Data extract Block Start

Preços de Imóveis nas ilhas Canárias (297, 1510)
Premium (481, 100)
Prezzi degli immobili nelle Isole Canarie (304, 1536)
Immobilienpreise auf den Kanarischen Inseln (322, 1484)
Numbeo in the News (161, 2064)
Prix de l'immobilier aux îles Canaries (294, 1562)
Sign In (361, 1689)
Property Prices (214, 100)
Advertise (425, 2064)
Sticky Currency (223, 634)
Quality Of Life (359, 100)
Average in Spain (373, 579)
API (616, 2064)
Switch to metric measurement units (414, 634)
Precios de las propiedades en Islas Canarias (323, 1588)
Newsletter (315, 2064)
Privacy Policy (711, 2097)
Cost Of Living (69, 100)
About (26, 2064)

Data extract Block End

> _Problem statement_:
Create a word-for-word copy of the whole listing.

> _Answer_:
Preços de Imóveis nas ilhas Canárias (297, 1510)
Premium (481, 100)
Prezzi degli immobili nelle Isole Canarie (304, 1536)
Immobilienpreise auf den Kanarischen Inseln (322, 1484)
Numbeo in the News (161, 2064)
Prix de l'immobilier aux îles Canaries (294, 1562)
Sign In (361, 1689)
Property Prices (214, 100)
Advertise (425, 2064)
Sticky Currency (223, 634)
Quality Of Life (359, 100)
Average in Spain (373, 579)
API (616, 2064)
Switch to metric measurement units (414, 634)
Precios de las propiedades en Islas Canarias (323, 1588)
Newsletter (315, 2064)
Privacy Policy (711, 2097)
Cost Of Living (69, 100)
About (26, 2064)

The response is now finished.